Several factors contribute to our sense that the mother is basically a reliable narrator, including the following:
- The mother opens the story by revealing some of her vulnerabilities, especially in her relationship with Dee. If she were harshly prejudiced against Dee from the very beginning, she probably would not confess a longing to be reconciled with Dee.
- No sooner does the mother describe her dreams about appearing as a witty, attractive guest on a TV talk show hosted by a white man than she immediately torpedoes those dreams:
Who ever knew a Johnson with a quick tongue? Who can even imagine me looking a strange white man in the eye? It seems to me I have talked to them always with one foot raised in flight, with my head turned in whichever way is farthest from them.

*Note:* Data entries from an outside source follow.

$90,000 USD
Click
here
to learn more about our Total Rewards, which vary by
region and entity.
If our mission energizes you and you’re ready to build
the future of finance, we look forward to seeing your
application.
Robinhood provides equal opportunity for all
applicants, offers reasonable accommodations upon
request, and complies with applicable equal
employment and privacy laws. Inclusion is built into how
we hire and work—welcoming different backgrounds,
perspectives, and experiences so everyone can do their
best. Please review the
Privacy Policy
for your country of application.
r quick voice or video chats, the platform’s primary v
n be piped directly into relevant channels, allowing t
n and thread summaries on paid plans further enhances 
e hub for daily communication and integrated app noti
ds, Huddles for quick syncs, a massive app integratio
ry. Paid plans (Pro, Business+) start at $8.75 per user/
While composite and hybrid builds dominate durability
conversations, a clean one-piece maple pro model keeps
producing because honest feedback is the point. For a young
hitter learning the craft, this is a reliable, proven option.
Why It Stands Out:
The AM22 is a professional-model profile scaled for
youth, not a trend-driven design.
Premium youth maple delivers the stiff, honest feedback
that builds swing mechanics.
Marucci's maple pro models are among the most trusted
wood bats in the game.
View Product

- If the mother were an unreliable narrative, she probably would not describe her own shortcomings and insecurities so explicitly as in the quotation just cited.
- The mother does seem to bear some hostility toward Dee, and that hostility seems to date from at least the time when the old family house burned to the ground and Dee watched the event from a distance:
Why don't you do a dance around the ashes? I'd wanted to ask her. She had hated the house that much.

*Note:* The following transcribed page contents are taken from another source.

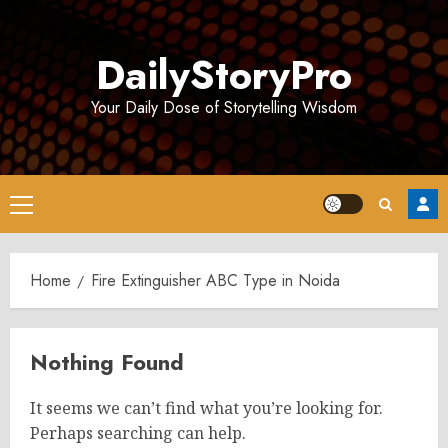
Skip
to
DailyStoryPro
content
Your Daily Dose of Storytelling Wisdom
Primary
Menu
Home
Fire Extinguisher ABC Type in Noida
Nothing Found
It seems we can’t find what you’re looking for.
Perhaps searching can help.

- Nevertheless, if the mother were deeply hostile toward Dee and was an unreliable commentator about Dee, she would probably have hidden her misgivings about Dee far more successfully than she even tries to do. Instead, she honestly admits her ambivalence (and even her resentment) toward her daughter rather than pretending to be completely neutral. Ironically, her confessions of her misgivings about Dee make her seem all the more honest and trustworthy.
- All in all, if Walker had wanted to raise questions about the mother’s reliability as a narrator, she could easily have done so very clearly (as Henry James does, for instance, in “The Turn of the Screw”). Instead, Walker seems to share the mother’s sympathies, perspectives, and values. The mother and Maggie clearly seem to be the heroines of this piece, and if the story has a villain, that villain is almost certainly Dee.